Oldmeadow looked at her in a culminated and wholly unpleasant astonishment. “Somebody else? Who could there be?”

“You may well ask,” Adrienne remarked, glancing round at him with a touch of mild asperity. “You are the only completely right person, becauseonly you and I feel enough for them to do it for them. What I must do now is to find some one who would feel enough, just for me, to do it for me. It makes it more unfair for him, doesn’t it. He’ll have only the one friend to help. But on the other hand it will leave them without a scruple. They’d know from the beginning that with you and me it was a fake; but with him it might seem quite probable. Yes; it’s strange; I had a letter from him only yesterday. I shouldn’t have thought of him otherwise. I might have had to give up. But the more I think,” Adrienne meditated intently, her head on her hand, her eyes turned on the prospect outside, “the more I seem to see that Hamilton Prentiss is the only other chance.”

“Hamilton Prentiss?” Oldmeadow echoed faintly.

“You met him once,” said Adrienne, looking round at him again. “But you’ve probably forgotten. At the dinner we gave, Barney and I, in London, so long ago. Tall, fair, distinguished looking. The son of my Californian friend; the one you and Mrs. Aldesey thought so tiresome.”

He felt himself colouring, but he could give little thought to the minor discomfiture, so deeply was his mind engaged with the major one.

“Did we?” he said.

“And you thought I didn’t see it,” said Adrienne. “It made me dreadfully angry with you both, though I didn’t know I was angry; I thought I was only grieved. I behaved spitefully to Mrs. Aldesey that night, you will remember, though I didn’t know I was spiteful. I did know, however, that she was separated from her husband”—again Adrienne looked, calmly, round at him—“and it wasa lie I told Barney when I said I didn’t. Sometimes I think that lie was the beginning of everything; that it was when I told it that I began to hide from myself. However—” She passed from the personal theme. “Yes; Hamilton is, I believe, big enough and beautiful and generous enough to do it.”

“Oh, he is, is he?” said Oldmeadow. “And I’m not, I take it. You’re horribly unkind. But I don’t want to talk about myself. What I want to talk about is you. You must drop this preposterous idea of yours. Really you must. You’ve had ideas like it before. Remember Meg; what a mess you made there. I told you then that you were wrong and I tell you you’re wrong now. You must give it up. Do you see?
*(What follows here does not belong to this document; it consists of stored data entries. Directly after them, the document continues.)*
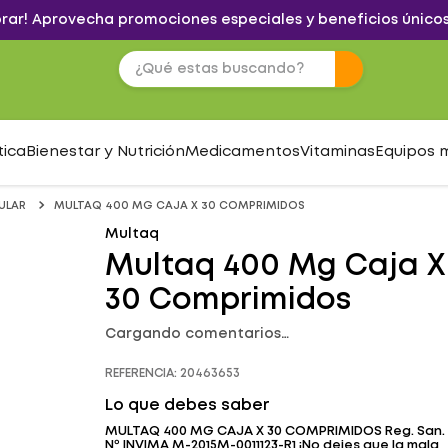
brar! Aprovecha promociones especiales y beneficios únicos
tica
Bienestar y Nutrición
Medicamentos
Vitaminas
Equipos 
ULAR
MULTAQ 400 MG CAJA X 30 COMPRIMIDOS
Multaq
Multaq 400 Mg Caja X
30 Comprimidos
Cargando comentarios…
REFERENCIA
:
20463653
Lo que debes saber
MULTAQ 400 MG CAJA X 30 COMPRIMIDOS Reg. San.
Nº INVIMA M-2015M-0011123-R1 ¡No dejes que la mala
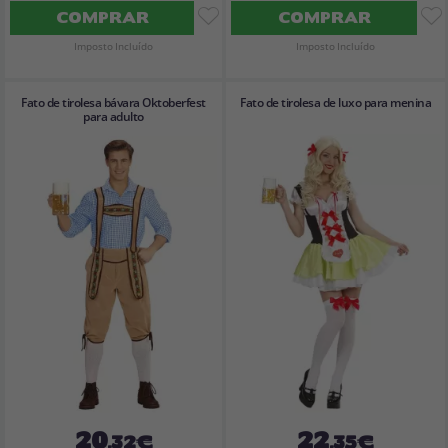
COMPRAR
COMPRAR
Imposto Incluído
Imposto Incluído
Fato de tirolesa bávara Oktoberfest
Fato de tirolesa de luxo para menina
para adulto
20
22
,32€
,35€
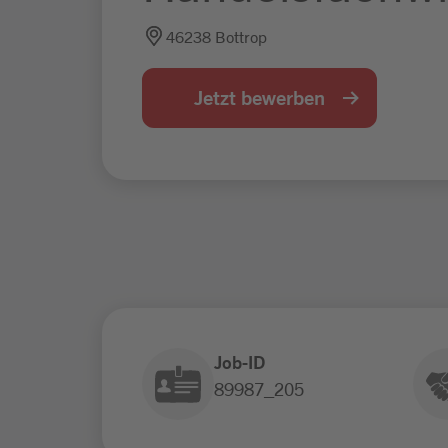
46238 Bottrop
Jetzt bewerben
Job-ID
89987_205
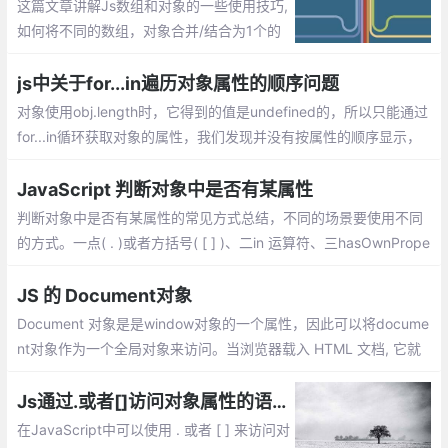
这篇文章讲解Js数组和对象的一些使用技巧,
如何将不同的数组，对象合并/结合为1个的
方法
js中关于for...in遍历对象属性的顺序问题
对象使用obj.length时，它得到的值是undefined的，所以只能通过
for...in循环获取对象的属性，我们发现并没有按属性的顺序显示，
而且顺序在各个浏览器下显示也不同。 这是为什么呢？
JavaScript 判断对象中是否有某属性
判断对象中是否有某属性的常见方式总结，不同的场景要使用不同
的方式。一点( . )或者方括号( [ ] )、二in 运算符、三hasOwnPrope
rty()。三种方式各有优缺点，不同的场景使用不同的方式，有时还
需要结合使用
JS 的 Document对象
Document 对象是是window对象的一个属性，因此可以将docume
nt对象作为一个全局对象来访问。当浏览器载入 HTML 文档, 它就
会成为 Document 对象。Document对象的 属性和方法
Js通过.或者[]访问对象属性的语法、性能等区别
在JavaScript中可以使用 . 或者 [ ] 来访问对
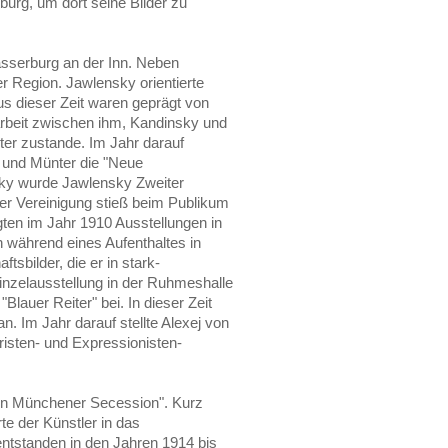
urg, um dort seine Bilder zu
asserburg an der Inn. Neben
er Region. Jawlensky orientierte
us dieser Zeit waren geprägt von
beit zwischen ihm, Kandinsky und
ter zustande. Im Jahr darauf
 und Münter die "Neue
ky wurde Jawlensky Zweiter
er Vereinigung stieß beim Publikum
gten im Jahr 1910 Ausstellungen in
während eines Aufenthaltes in
bilder, die er in stark-
Einzelausstellung in der Ruhmeshalle
Blauer Reiter" bei. In dieser Zeit
n. Im Jahr darauf stellte Alexej von
isten- und Expressionisten-
uen Münchener Secession". Kurz
e der Künstler in das
ntstanden in den Jahren 1914 bis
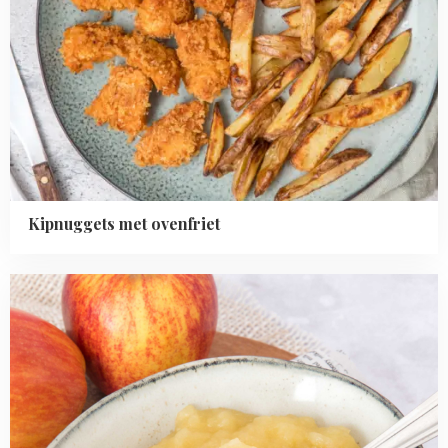
Kipnuggets met ovenfriet
Read
more
about
Zelf
appelmoes
maken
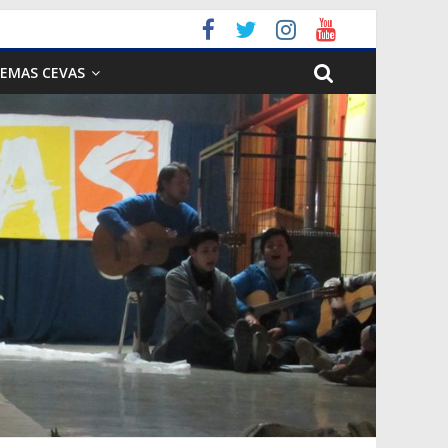
EMAS CEVAS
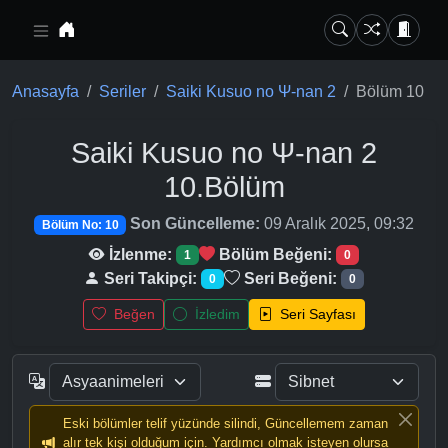
Ana içeriğe geç
Anasayfa
Seriler
Saiki Kusuo no Ψ-nan 2
Bölüm 10
Saiki Kusuo no Ψ-nan 2
10.Bölüm
Son Güncelleme:
09 Aralık 2025, 09:32
Bölüm No: 10
İzlenme:
Bölüm Beğeni:
1
0
Seri Takipçi:
Seri Beğeni:
0
0
Beğen
İzledim
Seri Sayfası
Eski bölümler telif yüzünde silindi, Güncellemem zaman
alır tek kişi olduğum için. Yardımcı olmak isteyen olursa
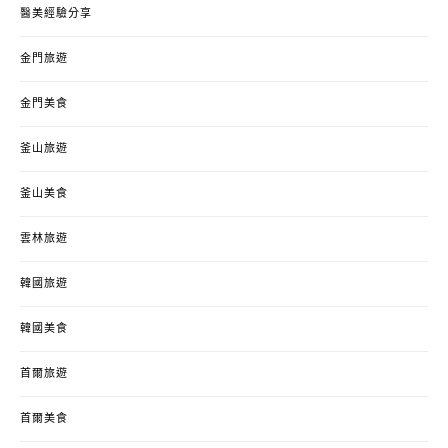
醫美經驗分享
金門旅遊
金門美食
釜山旅遊
釜山美食
雲林旅遊
韓國旅遊
韓國美食
首爾旅遊
首爾美食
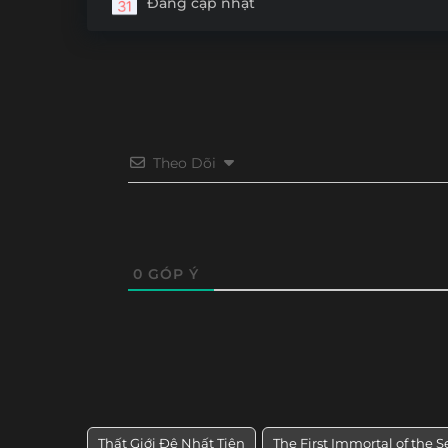
Đang cập nhật
Tập 24
Tập 23
Tập 22
Tập 21
Tập 12
Tập 11
Tập 10
Tập 9
Theo Dõi
0
GÓP Ý
Thất Giới Đệ Nhất Tiên
The First Immortal of the 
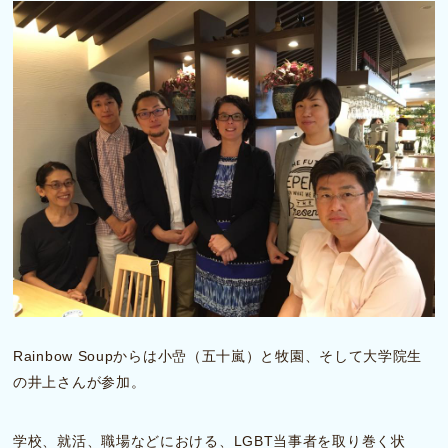
Rainbow Soupからは小嵒（五十嵐）と牧園、そして大学院生
の井上さんが参加。
学校、就活、職場などにおける、LGBT当事者を取り巻く状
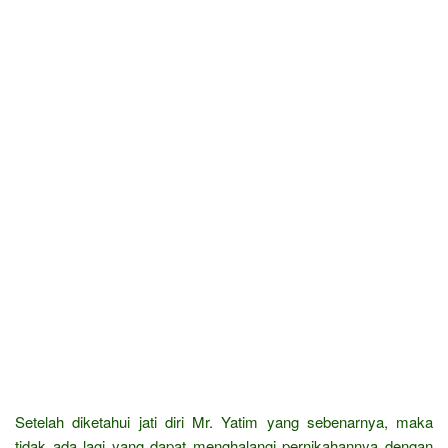
Setelah diketahui jati diri Mr. Yatim yang sebenarnya, maka
tidak ada lagi yang dapat menghalangi pernikahannya dengan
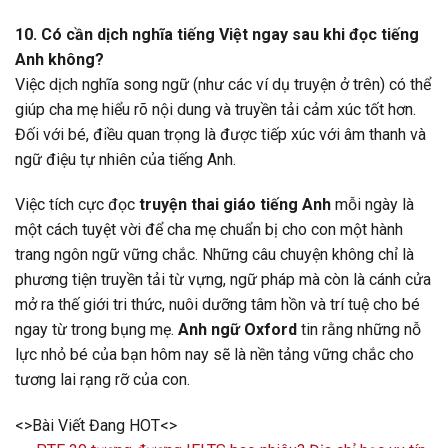
10. Có cần dịch nghĩa tiếng Việt ngay sau khi đọc tiếng
Anh không?
Việc dịch nghĩa song ngữ (như các ví dụ truyện ở trên) có thể
giúp cha mẹ hiểu rõ nội dung và truyền tải cảm xúc tốt hơn.
Đối với bé, điều quan trọng là được tiếp xúc với âm thanh và
ngữ điệu tự nhiên của tiếng Anh.
Việc tích cực đọc
truyện thai giáo tiếng Anh
mỗi ngày là
một cách tuyệt vời để cha mẹ chuẩn bị cho con một hành
trang ngôn ngữ vững chắc. Những câu chuyện không chỉ là
phương tiện truyền tải từ vựng, ngữ pháp mà còn là cánh cửa
mở ra thế giới tri thức, nuôi dưỡng tâm hồn và trí tuệ cho bé
ngay từ trong bụng mẹ.
Anh ngữ Oxford
tin rằng những nỗ
lực nhỏ bé của bạn hôm nay sẽ là nền tảng vững chắc cho
tương lai rạng rỡ của con.
<>Bài Viết Đang HOT<>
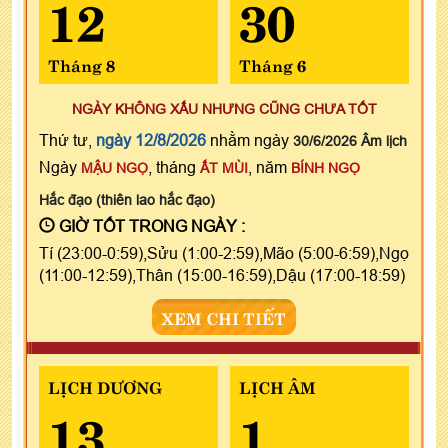
12
30
Tháng 8
Tháng 6
NGÀY KHÔNG XẤU NHƯNG CŨNG CHƯA TỐT
Thứ tư,
ngày 12/8/2026
nhằm ngày
30/6/2026 Âm lịch
Ngày
, tháng
, năm
MẬU NGỌ
ẤT MÙI
BÍNH NGỌ
Hắc đạo (thiên lao hắc đạo)
GIỜ TỐT TRONG NGÀY :
Tí (23:00-0:59),Sửu (1:00-2:59),Mão (5:00-6:59),Ngọ
(11:00-12:59),Thân (15:00-16:59),Dậu (17:00-18:59)
XEM CHI TIẾT
LỊCH DƯƠNG
LỊCH ÂM
13
1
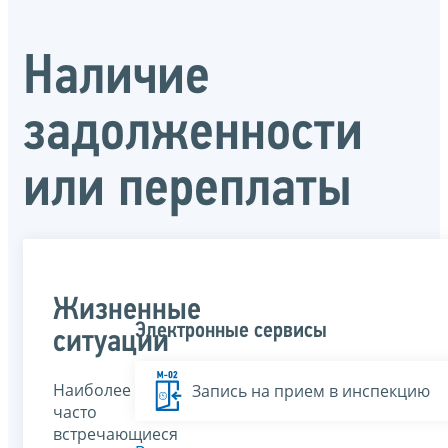
Наличие
задолженности
или переплаты
Жизненные
Электронные сервисы
ситуации
Наиболее
Запись на прием в инспекцию
часто
встречающиеся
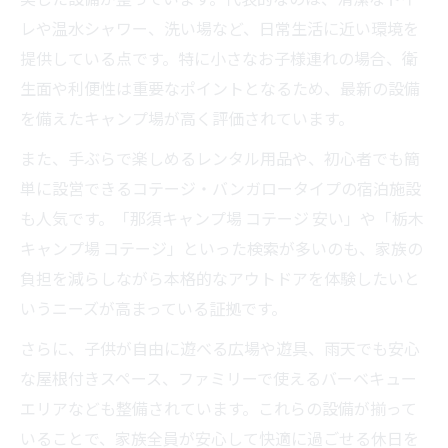
レや温水シャワー、洗い場など、日常生活に近い環境を
提供している点です。特に小さなお子様連れの場合、衛
生面や利便性は重要なポイントとなるため、最新の設備
を備えたキャンプ場が高く評価されています。
また、手ぶらで楽しめるレンタル用品や、初心者でも簡
単に設営できるコテージ・バンガロータイプの宿泊施設
も人気です。「那須キャンプ場 コテージ 安い」や「栃木
キャンプ場 コテージ」といった検索が多いのも、家族の
負担を減らしながら本格的なアウトドアを体験したいと
いうニーズが高まっている証拠です。
さらに、子供が自由に遊べる広場や遊具、雨天でも安心
な屋根付きスペース、ファミリーで使えるバーベキュー
エリアなども整備されています。これらの設備が揃って
いることで、家族全員が安心して快適に過ごせる休日を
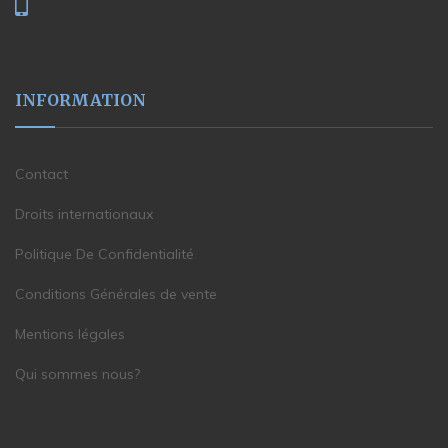
INFORMATION
Contact
Droits internationaux
Politique De Confidentialité
Conditions Générales de vente
Mentions légales
Qui sommes nous?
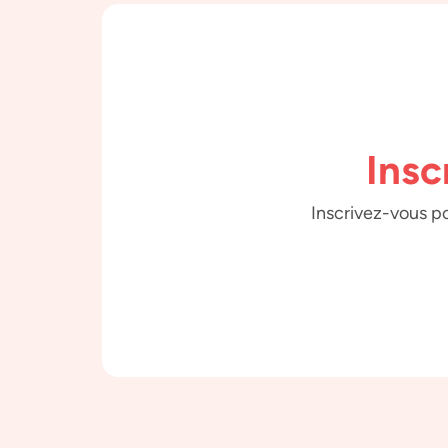
Insc
Inscrivez-vous po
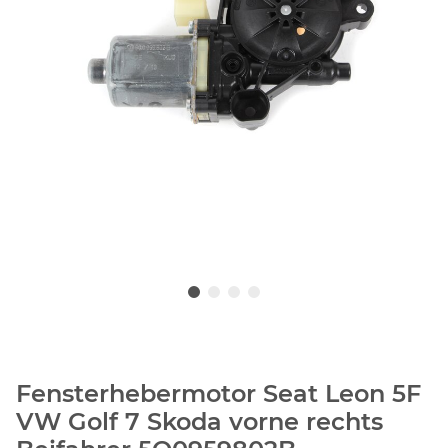
Fensterhebermotor Seat Leon 5F
VW Golf 7 Skoda vorne rechts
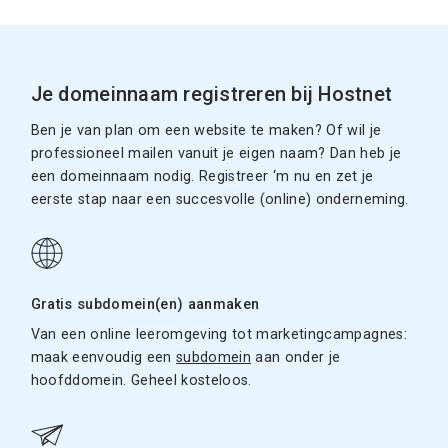
Je domeinnaam registreren bij Hostnet
Ben je van plan om een website te maken? Of wil je
professioneel mailen vanuit je eigen naam? Dan heb je
een domeinnaam nodig. Registreer ‘m nu en zet je
eerste stap naar een succesvolle (online) onderneming.
Gratis subdomein(en) aanmaken
Van een online leeromgeving tot marketingcampagnes:
maak eenvoudig een
subdomein
aan onder je
hoofddomein. Geheel kosteloos.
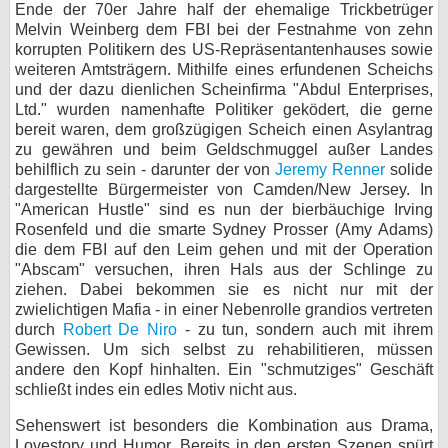
Ende der 70er Jahre half der ehemalige Trickbetrüger
Melvin Weinberg dem FBI bei der Festnahme von zehn
korrupten Politikern des US-Repräsentantenhauses sowie
weiteren Amtsträgern. Mithilfe eines erfundenen Scheichs
und der dazu dienlichen Scheinfirma "Abdul Enterprises,
Ltd." wurden namenhafte Politiker geködert, die gerne
bereit waren, dem großzügigen Scheich einen Asylantrag
zu gewähren und beim Geldschmuggel außer Landes
behilflich zu sein - darunter der von
Jeremy Renner
solide
dargestellte Bürgermeister von Camden/New Jersey. In
"American Hustle" sind es nun der bierbäuchige Irving
Rosenfeld und die smarte Sydney Prosser (Amy Adams)
die dem FBI auf den Leim gehen und mit der Operation
"Abscam" versuchen, ihren Hals aus der Schlinge zu
ziehen. Dabei bekommen sie es nicht nur mit der
zwielichtigen Mafia - in einer Nebenrolle grandios vertreten
durch
Robert De Niro
- zu tun, sondern auch mit ihrem
Gewissen. Um sich selbst zu rehabilitieren, müssen
andere den Kopf hinhalten. Ein "schmutziges" Geschäft
schließt indes ein edles Motiv nicht aus.
Sehenswert ist besonders die Kombination aus Drama,
Lovestory und Humor. Bereits in den ersten Szenen spürt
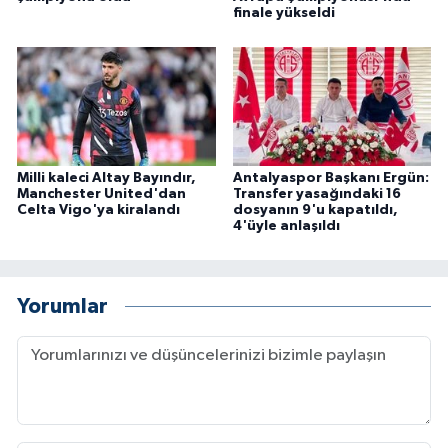
finale yükseldi
Milli kaleci Altay Bayındır,
Antalyaspor Başkanı Ergün:
Manchester United'dan
Transfer yasağındaki 16
Celta Vigo'ya kiralandı
dosyanın 9'u kapatıldı,
4'üyle anlaşıldı
Yorumlar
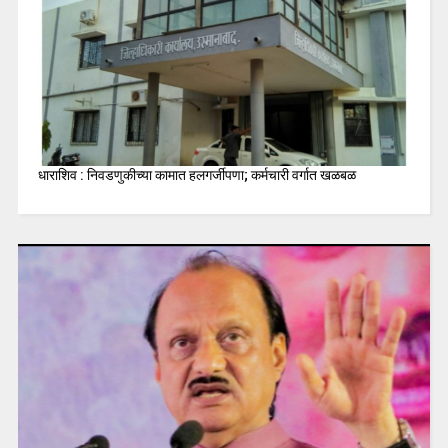
धाराशिव : निवडणुकीच्या कामात हलगर्जीपणा; कर्मचारी वर्गात खळबळ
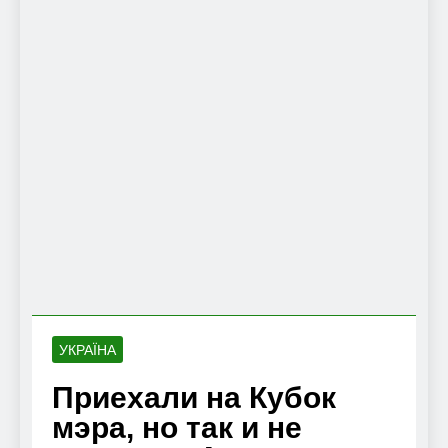
УКРАЇНА
Приехали на Кубок
мэра, но так и не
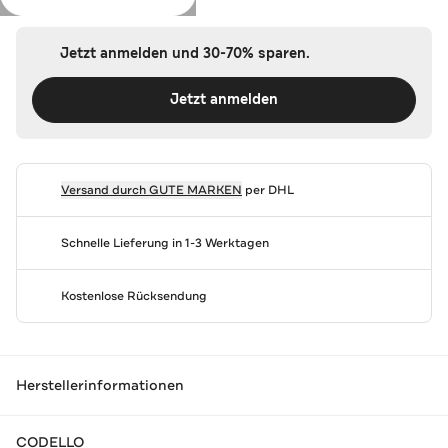
Jetzt anmelden und 30-70% sparen.
Jetzt anmelden
Versand durch
GUTE MARKEN
per DHL
Schnelle Lieferung in 1-3 Werktagen
Kostenlose Rücksendung
Herstellerinformationen
CODELLO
We’re always quarrelling, aren’t we?”

“But I don’t at all know that I was wrong about Meg, Mr. Oldmeadow,” said Adrienne. “And if I was, it was because I didn’t understand her. I do understand myself, and I don’t agree that I’m wrong or that my plan is preposterous. You won’t call it preposterous, I suppose, if it succeeds and makes Barney and Nancy happy. No; I’m not going to drop it. Nothing you could say could make me drop it. As for Hamilton, I don’t set him above you; not in any way. It’s only that you and he have different lights. I know why you can’t do this. You’ve shown me why. And I wouldn’t for anything not have you follow your own light.”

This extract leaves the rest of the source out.